Uranus has one moon that really stands out. Miranda is hardly 300 miles in diameter and yet it appears as if it were shattered and reassembled with chunks of bright ice and dark rock randomly reassembled. There is one cliff called Verona that is up to 12 miles high and is one of the steepest places in the Solar System. Miranda most likely was shattered and the heavier, rocky blocks were unable to sink down towards the center before the moon cooled leaving them jumbled with the light and brighter icy blocks. Neptune has a moon with real personality, Triton. There are geyser-spewing plumes of nitrogen gas up to five miles high scattered across a vast ice cap of frozen nitrogen and methane where temperatures hover around -390ºF.

Pluto: Even though it may no longer be classified as a planet, Pluto is still a world, and a brutally cold one. It is fittingly classified as a dwarf planet and a Kuiperoid, and often orbits farther than four billion miles from the Sun. Temperatures may fall as low as -420ºF, which is almost absolute zero, -459.67ºF, and almost everything freezes into solids in such intense cold, including gases such as nitrogen, methane, argon, and carbon monoxide. These gases make up Pluto’s thin atmosphere when it is closest to the Sun, less than three billion miles, and a balmy -380ºF, but freeze out onto the surface as frost when Pluto journeys to the distant part of its elliptical orbit. Methane frost on its surface is damaged by the ultraviolet radiation from the Sun, which reddens it giving Pluto a distinct pinkish-tan hue.

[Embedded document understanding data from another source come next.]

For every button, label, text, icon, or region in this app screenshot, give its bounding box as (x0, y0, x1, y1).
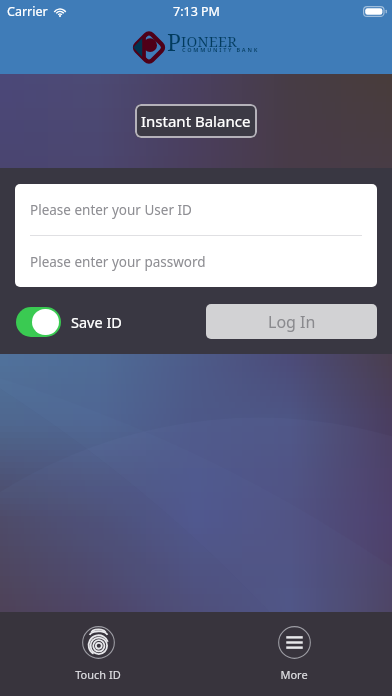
staticText: Touch ID (75, 667, 121, 682)
staticText: Instant Balance (141, 111, 251, 131)
staticText: Carrier (7, 3, 48, 20)
button[interactable]: Save ID (16, 307, 122, 337)
staticText: Log In (268, 311, 316, 333)
staticText: More (280, 667, 308, 682)
staticText: IONEER (181, 31, 237, 51)
staticText: P (167, 26, 181, 57)
staticText: Please enter your User ID (30, 201, 192, 219)
button[interactable]: Please enter your User ID (15, 184, 377, 235)
staticText: Please enter your password (30, 253, 206, 271)
staticText: 7:13 PM (173, 3, 220, 20)
button[interactable]: Touch ID (0, 612, 196, 696)
button[interactable]: Instant Balance (135, 104, 257, 138)
button[interactable]: More (196, 612, 392, 696)
staticText: Save ID (71, 312, 122, 332)
button[interactable]: Please enter your password (15, 236, 377, 287)
button[interactable]: Log In (206, 304, 377, 339)
staticText: COMMUNITY BANK (182, 46, 260, 53)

Asteroids: These tiny worlds orbit mainly between Mars and Jupiter and are usually classified by composition with metallic, stony, and carbonaceous being the largest classes. Among the asteroids themselves there are a few that have outstanding personalities. Vesta is the most unusual because it has a surface covered with frozen lava. This is unusual for a world so small because it seems impossible for a world so small to generate any internal heat, but the spectral signature indicates rock of volcanic origin. Ceres is also proving that it is not a boring, cratered world. There is evidence that it may contain as much water ice beneath its crust as there is liquid water on Earth. Both of these asteroids are targets for a new spacecraft mission called Dawn, which will orbit Vesta and Ceres at separate times during the next decade. There are hundreds of thousands of other asteroids that are far smaller than Vesta and Ceres and are probably nothing more than boring rocks, but there may still be dozens, if not hundreds, that have characteristics that would set them apart from other asteroids. As exploration of asteroids increase in the decades ahead, there are sure to be major discoveries ahead.

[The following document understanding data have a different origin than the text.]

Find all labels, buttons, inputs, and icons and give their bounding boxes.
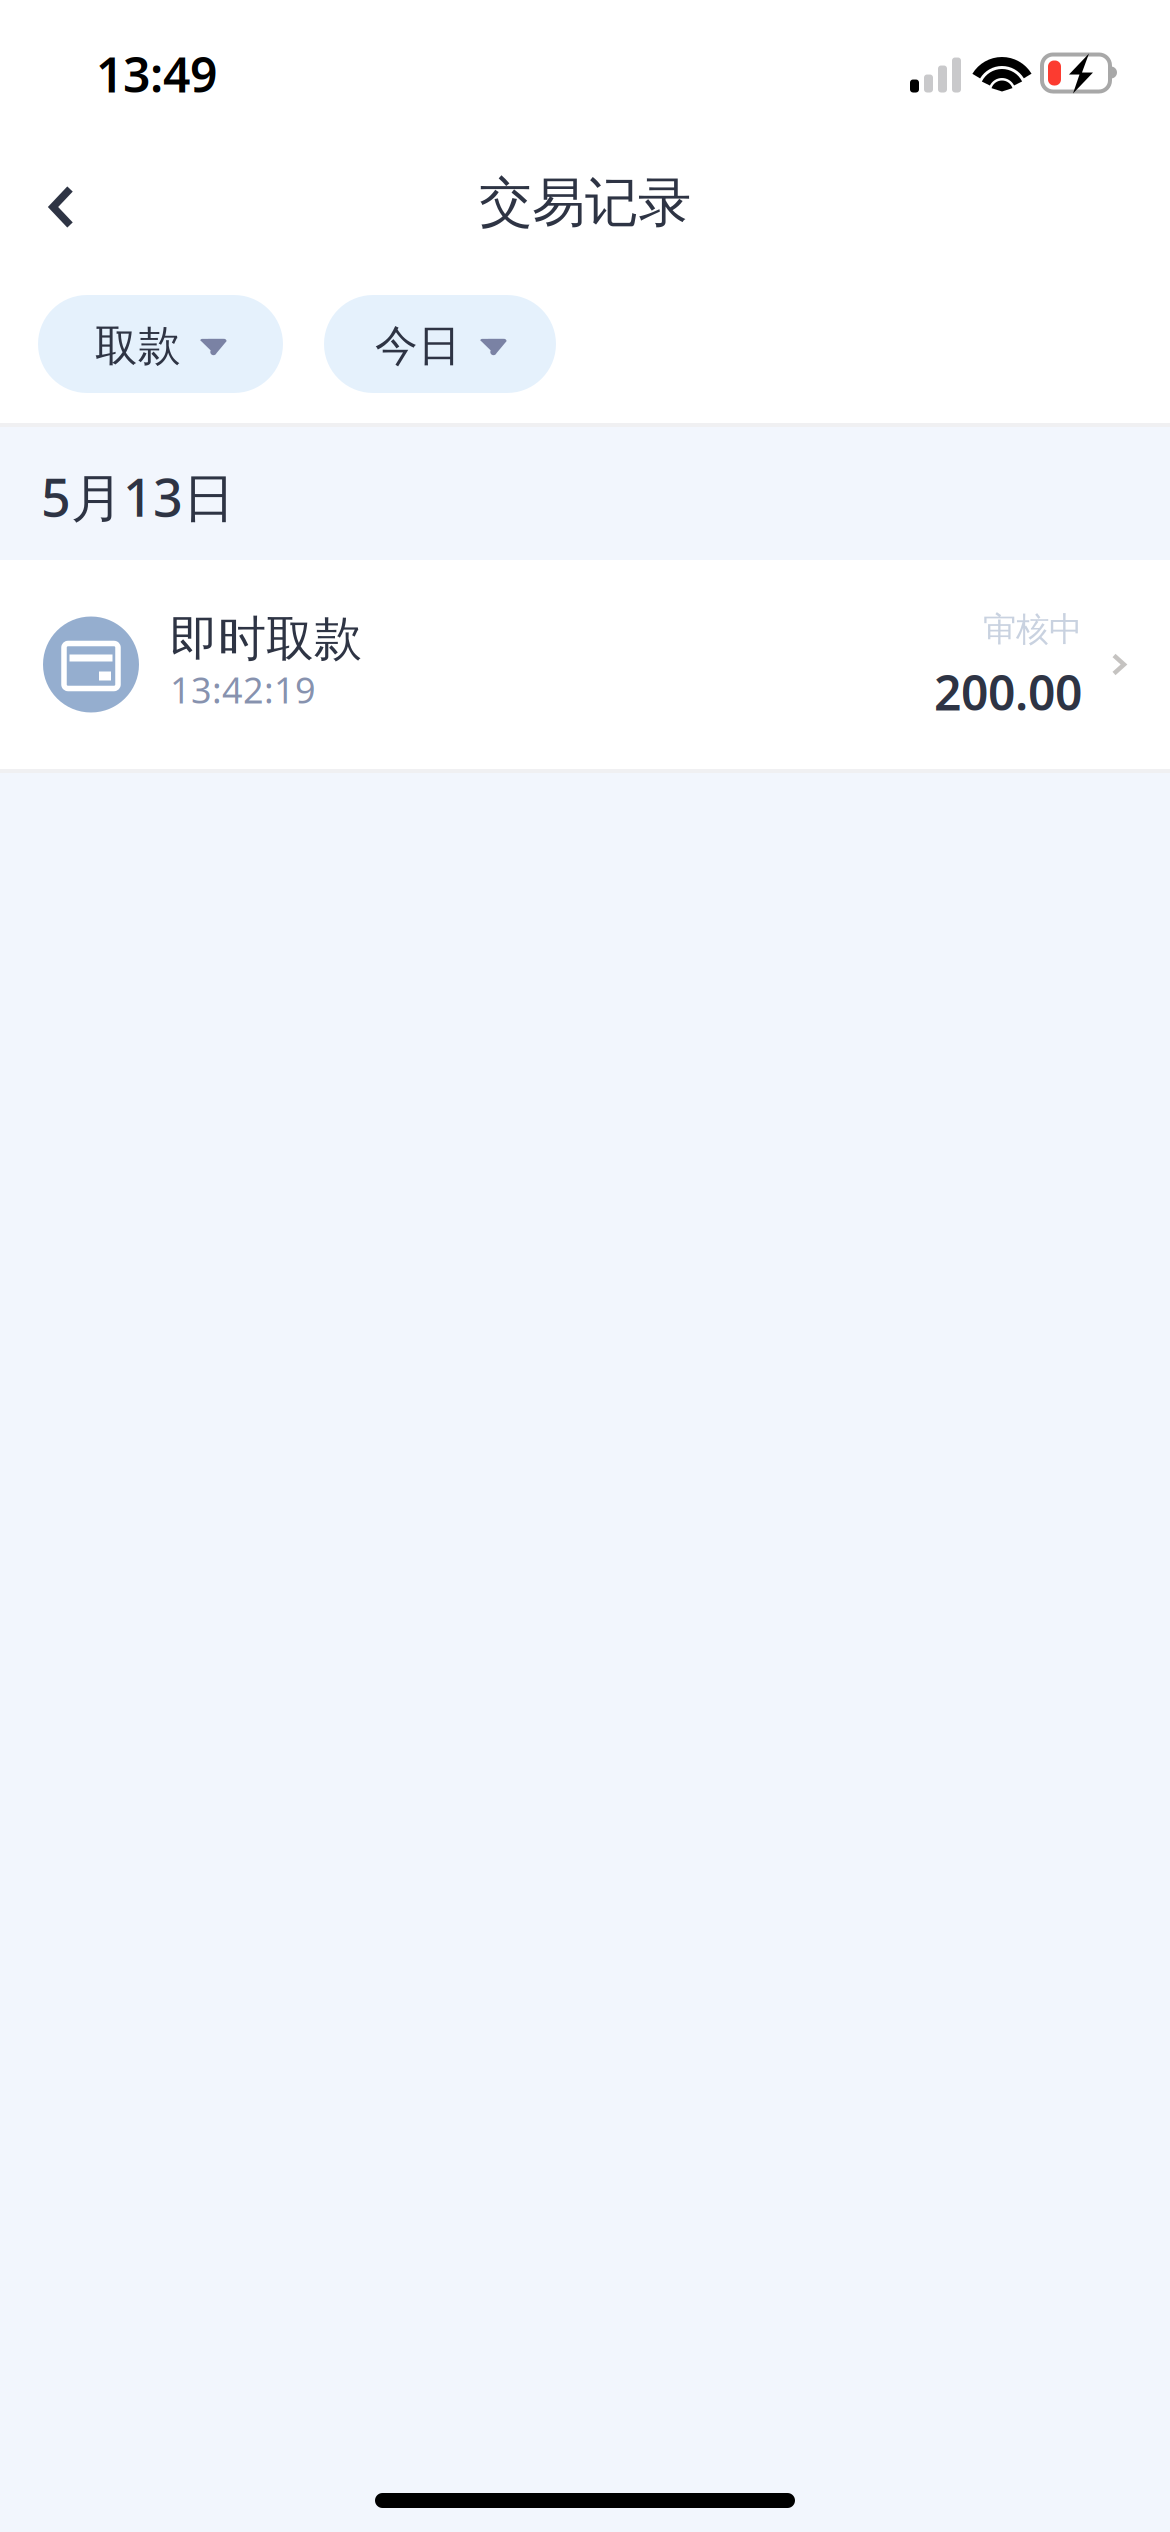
- staticText: 即时取款: [170, 610, 362, 668]
- staticText: 200.00: [934, 660, 1082, 724]
- staticText: 审核中: [983, 609, 1082, 650]
- button[interactable]: Back: [0, 154, 105, 266]
- staticText: 5月13日: [41, 462, 235, 531]
- button[interactable]: 取款: [38, 295, 283, 393]
- staticText: 今日: [375, 320, 461, 372]
- staticText: 13:42:19: [170, 666, 316, 713]
- staticText: 交易记录: [479, 170, 691, 236]
- staticText: 13:49: [96, 42, 217, 106]
- staticText: 取款: [95, 320, 181, 372]
- button[interactable]: 即时取款: [0, 560, 1170, 769]
- button[interactable]: 今日: [324, 295, 556, 393]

Comets: These are more than just dirty snowballs and as the exploration of comets continues, it is becoming obvious that comets are not all the same. A big clue that they are different from each other is their behavior when seen from Earth as they approach the Sun. The length and size of the tails, composition of the tails, overall color of the comet, and how the nucleus reacts as it is heated are all good indicators that no two comets are alike. Close encounter with spacecraft reveal a nearly black nucleus for Comet Haley and brighter, but cratered nucleus for Comet Temple 1 and Comet Wild 2. Some missions are on their way and others are being planned. It will be interesting to see what kind of geology these dynamic worlds are capable of in spite of their small size.

The worlds within the solar System are as unique as can be with each planet, moon, asteroid and comet displaying a variety of characteristics. These characteristics seem to be governed by the world’s distance from the Sun, size, and chemical composition. The Solar System may be full of mystery and theory, but the hard fact is that no two worlds are exactly alike, therefore giving each one a unique personality.